__Assigned task__: For the entries that follow, produce an exact copy with no pictures in it.

__Data__:
- - - - - - -

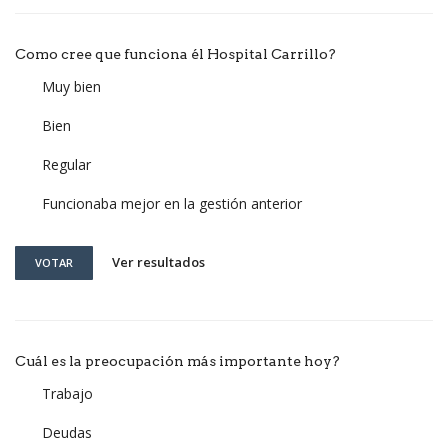
Como cree que funciona él Hospital Carrillo?
Muy bien
Bien
Regular
Funcionaba mejor en la gestión anterior
Ver resultados
VOTAR
Cuál es la preocupación más importante hoy?
Trabajo
Deudas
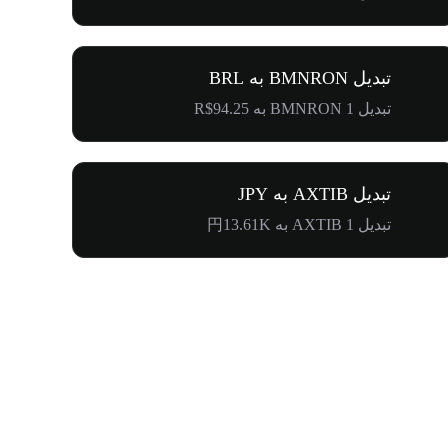
تبدیل BMNRON به BRL
تبدیل 1 BMNRON به R$94.25
تبدیل AXTIB به JPY
تبدیل 1 AXTIB به 円13.61K
۵۰۰٬۰۰۰ دلار جایزه برای کامیونیتی پنگوئن‌ها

- - - - - - -

__Written answer__:
Como cree que funciona él Hospital Carrillo?
Muy bien
Bien
Regular
Funcionaba mejor en la gestión anterior
Ver resultados
VOTAR
Cuál es la preocupación más importante hoy?
Trabajo
Deudas
تبدیل BMNRON به BRL
تبدیل 1 BMNRON به R$94.25
تبدیل AXTIB به JPY
تبدیل 1 AXTIB به 円13.61K
۵۰۰٬۰۰۰ دلار جایزه برای کامیونیتی پنگوئن‌ها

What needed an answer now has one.